Segment Open

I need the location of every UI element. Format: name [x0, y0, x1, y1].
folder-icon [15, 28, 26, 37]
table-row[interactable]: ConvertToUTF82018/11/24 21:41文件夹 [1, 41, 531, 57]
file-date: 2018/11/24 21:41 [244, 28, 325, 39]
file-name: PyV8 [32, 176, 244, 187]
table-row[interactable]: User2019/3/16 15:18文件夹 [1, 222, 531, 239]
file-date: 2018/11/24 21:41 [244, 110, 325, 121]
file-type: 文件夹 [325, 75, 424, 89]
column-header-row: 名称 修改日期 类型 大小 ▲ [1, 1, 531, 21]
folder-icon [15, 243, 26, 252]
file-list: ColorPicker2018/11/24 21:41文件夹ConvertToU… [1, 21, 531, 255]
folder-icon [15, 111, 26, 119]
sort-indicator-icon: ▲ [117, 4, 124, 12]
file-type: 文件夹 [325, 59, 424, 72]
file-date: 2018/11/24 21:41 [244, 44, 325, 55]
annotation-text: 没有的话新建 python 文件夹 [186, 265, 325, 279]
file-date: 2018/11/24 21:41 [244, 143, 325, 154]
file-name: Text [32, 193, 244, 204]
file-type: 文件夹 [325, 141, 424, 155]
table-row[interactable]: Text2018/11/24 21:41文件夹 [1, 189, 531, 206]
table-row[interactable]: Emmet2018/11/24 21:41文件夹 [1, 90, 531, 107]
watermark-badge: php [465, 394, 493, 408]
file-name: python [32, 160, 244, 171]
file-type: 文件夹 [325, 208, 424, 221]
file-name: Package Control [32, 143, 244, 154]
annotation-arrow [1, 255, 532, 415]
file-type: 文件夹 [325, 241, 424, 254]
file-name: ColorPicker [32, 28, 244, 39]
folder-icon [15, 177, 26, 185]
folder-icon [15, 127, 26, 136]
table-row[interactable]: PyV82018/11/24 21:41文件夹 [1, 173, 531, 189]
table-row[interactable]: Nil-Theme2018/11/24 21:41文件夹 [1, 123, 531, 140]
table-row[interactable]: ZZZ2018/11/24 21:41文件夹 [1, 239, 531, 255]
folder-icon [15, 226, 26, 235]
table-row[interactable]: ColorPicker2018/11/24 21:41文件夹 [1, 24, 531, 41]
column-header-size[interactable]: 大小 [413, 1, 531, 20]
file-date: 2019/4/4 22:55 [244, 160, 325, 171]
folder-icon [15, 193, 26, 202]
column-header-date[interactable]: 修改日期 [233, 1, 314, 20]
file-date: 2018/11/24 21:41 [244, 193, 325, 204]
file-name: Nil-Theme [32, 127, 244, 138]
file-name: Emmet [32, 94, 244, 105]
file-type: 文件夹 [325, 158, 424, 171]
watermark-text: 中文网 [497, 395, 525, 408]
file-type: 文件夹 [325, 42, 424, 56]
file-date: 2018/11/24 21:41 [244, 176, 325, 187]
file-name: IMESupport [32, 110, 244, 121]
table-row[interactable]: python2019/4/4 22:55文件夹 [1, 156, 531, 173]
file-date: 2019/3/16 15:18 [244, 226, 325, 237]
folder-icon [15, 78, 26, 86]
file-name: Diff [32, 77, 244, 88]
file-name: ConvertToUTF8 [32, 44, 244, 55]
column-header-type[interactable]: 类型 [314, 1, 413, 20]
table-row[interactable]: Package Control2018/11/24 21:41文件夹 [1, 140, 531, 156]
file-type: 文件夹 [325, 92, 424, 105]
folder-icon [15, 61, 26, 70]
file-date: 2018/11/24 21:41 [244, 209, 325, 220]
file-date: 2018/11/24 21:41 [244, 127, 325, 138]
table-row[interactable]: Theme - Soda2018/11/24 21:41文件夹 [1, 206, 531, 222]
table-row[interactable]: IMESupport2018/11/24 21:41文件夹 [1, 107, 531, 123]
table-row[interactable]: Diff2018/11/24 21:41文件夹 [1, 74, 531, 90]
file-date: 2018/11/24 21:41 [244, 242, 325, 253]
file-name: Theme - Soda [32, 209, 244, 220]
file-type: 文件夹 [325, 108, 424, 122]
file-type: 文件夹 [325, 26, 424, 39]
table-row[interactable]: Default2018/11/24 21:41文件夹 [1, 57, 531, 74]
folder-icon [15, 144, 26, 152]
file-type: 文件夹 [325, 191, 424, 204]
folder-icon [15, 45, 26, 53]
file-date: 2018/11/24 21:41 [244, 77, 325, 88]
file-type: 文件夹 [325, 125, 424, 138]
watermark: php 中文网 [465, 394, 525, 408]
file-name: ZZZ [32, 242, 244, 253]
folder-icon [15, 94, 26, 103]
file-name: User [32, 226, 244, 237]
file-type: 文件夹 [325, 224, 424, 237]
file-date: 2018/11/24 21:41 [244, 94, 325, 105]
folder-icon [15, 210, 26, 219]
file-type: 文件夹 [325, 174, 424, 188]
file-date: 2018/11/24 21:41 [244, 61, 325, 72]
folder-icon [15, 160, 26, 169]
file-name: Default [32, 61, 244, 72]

Segment Closed
Segment Open

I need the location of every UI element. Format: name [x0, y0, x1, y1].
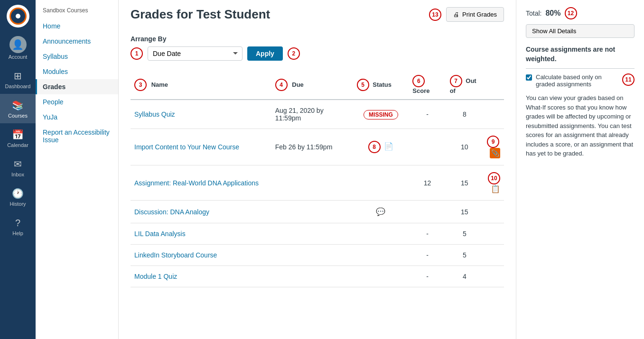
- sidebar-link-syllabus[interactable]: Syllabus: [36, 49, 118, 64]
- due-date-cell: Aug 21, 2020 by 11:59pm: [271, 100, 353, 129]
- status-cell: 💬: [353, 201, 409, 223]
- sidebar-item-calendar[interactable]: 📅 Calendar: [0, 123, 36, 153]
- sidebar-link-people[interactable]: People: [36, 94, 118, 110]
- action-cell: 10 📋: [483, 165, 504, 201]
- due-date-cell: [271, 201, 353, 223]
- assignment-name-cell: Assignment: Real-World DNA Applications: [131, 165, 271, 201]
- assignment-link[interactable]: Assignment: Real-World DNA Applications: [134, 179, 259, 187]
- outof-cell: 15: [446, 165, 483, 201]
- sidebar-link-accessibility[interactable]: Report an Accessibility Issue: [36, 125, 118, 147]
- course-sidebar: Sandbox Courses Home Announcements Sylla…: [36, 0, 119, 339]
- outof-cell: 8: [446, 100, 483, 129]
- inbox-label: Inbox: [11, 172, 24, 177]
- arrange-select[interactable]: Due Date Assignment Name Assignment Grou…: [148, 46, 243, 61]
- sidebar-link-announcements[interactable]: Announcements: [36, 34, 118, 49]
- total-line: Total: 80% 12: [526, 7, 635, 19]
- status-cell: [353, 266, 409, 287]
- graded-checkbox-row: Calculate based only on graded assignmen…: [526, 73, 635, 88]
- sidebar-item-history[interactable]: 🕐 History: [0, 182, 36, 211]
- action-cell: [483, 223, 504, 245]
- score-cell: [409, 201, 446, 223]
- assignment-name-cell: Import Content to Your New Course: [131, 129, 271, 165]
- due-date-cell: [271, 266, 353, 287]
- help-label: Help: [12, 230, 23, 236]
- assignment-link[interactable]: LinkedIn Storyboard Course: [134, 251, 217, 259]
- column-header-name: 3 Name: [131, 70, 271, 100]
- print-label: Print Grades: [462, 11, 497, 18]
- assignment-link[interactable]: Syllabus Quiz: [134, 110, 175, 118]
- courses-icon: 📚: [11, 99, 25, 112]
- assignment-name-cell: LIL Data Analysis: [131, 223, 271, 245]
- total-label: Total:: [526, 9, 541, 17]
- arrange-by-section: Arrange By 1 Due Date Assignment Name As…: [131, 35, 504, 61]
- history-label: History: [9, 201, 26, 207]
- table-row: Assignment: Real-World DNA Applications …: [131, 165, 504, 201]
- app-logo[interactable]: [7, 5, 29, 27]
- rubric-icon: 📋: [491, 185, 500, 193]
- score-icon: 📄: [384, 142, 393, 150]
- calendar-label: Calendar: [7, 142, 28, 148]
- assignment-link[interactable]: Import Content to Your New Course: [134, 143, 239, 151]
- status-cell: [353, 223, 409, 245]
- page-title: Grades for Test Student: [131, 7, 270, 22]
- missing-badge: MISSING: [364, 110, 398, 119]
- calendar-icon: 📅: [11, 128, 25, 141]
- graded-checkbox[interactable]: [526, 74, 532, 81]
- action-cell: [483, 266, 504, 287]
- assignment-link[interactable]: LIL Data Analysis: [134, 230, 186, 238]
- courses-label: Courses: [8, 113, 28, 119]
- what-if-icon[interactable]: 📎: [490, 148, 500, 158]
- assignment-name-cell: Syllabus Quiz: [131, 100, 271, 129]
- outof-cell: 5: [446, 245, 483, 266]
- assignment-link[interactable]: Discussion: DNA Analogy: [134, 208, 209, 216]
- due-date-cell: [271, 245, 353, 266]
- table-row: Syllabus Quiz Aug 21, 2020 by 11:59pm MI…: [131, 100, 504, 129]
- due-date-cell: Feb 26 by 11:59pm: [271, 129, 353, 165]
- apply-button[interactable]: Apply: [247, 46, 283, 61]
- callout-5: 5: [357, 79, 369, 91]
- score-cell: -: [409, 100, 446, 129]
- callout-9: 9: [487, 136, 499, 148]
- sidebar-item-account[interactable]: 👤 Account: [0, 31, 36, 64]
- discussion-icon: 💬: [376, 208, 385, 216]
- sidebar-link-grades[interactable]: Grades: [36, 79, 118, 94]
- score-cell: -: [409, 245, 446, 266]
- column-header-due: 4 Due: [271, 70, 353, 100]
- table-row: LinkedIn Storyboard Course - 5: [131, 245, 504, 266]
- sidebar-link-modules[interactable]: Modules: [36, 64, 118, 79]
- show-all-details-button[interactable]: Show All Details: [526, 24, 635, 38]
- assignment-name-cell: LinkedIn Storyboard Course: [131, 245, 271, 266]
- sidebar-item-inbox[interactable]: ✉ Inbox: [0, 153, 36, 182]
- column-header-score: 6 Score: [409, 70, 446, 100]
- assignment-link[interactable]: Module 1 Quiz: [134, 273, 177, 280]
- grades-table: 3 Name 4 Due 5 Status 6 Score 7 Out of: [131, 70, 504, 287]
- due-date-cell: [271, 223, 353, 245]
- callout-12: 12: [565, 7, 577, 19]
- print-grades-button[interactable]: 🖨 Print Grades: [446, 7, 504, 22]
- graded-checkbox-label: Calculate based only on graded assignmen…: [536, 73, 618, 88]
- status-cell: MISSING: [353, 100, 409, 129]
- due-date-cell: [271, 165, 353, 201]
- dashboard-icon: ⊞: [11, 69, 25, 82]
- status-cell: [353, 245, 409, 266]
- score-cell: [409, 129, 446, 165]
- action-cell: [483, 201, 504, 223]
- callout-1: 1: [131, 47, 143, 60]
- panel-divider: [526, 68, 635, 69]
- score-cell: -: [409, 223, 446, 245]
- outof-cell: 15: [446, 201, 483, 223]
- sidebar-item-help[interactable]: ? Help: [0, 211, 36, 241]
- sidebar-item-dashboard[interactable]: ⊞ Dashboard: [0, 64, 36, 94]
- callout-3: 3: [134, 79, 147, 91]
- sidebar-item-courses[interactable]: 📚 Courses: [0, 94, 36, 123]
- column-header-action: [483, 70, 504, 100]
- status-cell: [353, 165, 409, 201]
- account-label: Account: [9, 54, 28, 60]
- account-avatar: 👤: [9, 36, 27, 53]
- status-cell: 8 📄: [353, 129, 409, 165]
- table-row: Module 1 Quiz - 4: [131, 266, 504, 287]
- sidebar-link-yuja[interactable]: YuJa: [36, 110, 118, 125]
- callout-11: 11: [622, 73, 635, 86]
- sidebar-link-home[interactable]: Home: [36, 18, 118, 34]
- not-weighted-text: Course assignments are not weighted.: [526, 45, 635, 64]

Segment Closed

Report how many lines in the entries hold the string "label". Nothing but the number is wanted.

== Finished task ==
9